Requiring 300+ Minutes
I removed all seasons with less than 300 minutes and reran the analysis. Not surprisingly, it did better, explaining about 34% of the total variability.
> LinearModel.1 = lm(Current ~ Year-1 + Year-2 + 0, data=CorsiYr300)
> summary(LinearModel.1)
Call:
lm(formula = Current ~ Year-1 + Year-2 + 0, data = CorsiYr300)
Residuals:
Min 1Q Median 3Q Max
-28.618 -4.985 -0.081 4.469 30.136
Coefficients:
Estimate Std. Error t value Pr(>|t|)
Year-1 0.47468 0.02215 21.430 <2e-16 ***
Year-2 0.19478 0.02296 8.485 <2e-16 ***
Residual standard error: 7.135 on 2091 degrees of freedom
Multiple R-squared: 0.3413, Adjusted R-squared: 0.3407
F-statistic: 541.8 on 2 and 2091 DF, p-value: < 2.2e-16
Does Career Corsi predict this years Corsi?
Once again, if you look at the correlations, it looks pretty good. As before, these correlations are not across the board but only for the 308 players who have played in all 7 seasons.
Year
|
Correlation
|
2008
|
0.554034
|
2009
|
0.4802796
|
2010
|
0.5648495
|
2011
|
0.559835
|
2012
|
0.5339196
|
2013
|
0.5659859
|
Modeling
If we use Career Corsi to predict this year's Corsi, we get
> LinearModel.1 = lm(Current ~ Career + 0, data=CorsiCareer)
> summary(LinearModel.1)
Call:
lm(formula = Current ~ Career + 0, data = CorsiCareer)
Residuals:
Min 1Q Median 3Q Max
-145.966 -6.537 -0.655 5.138 101.528
Coefficients:
Estimate Std.

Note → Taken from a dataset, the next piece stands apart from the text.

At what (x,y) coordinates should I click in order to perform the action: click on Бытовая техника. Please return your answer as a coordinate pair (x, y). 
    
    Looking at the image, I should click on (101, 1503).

Error t value Pr(>|t|)
Career 0.39940 0.01631 24.48 <2e-16 ***
Residual standard error: 11.55 on 4405 degrees of freedom
Multiple R-squared: 0.1198, Adjusted R-squared: 0.1196
F-statistic: 599.4 on 1 and 4405 DF, p-value: < 2.2e-16
The coefficient here, 0.39940 suggests that even career numbers are regressing to the mean quite a bit. Although the model is highly significant, it is only explaining 12% of the total variability seen.
Conclusions
You can (sort of) predict Corsi using either the last two years or Corsi for the player's career. Using the last two years gives better answers. Limiting the analysis to players with at least 300 minutes helps.
I have a couple of thoughts on ways to construct psuedo-Bayesian estimates of Career Corsi. I suspect they will work a little better than the unadjusted career numbers. It will take me a while to run them, but once I do I will post the results.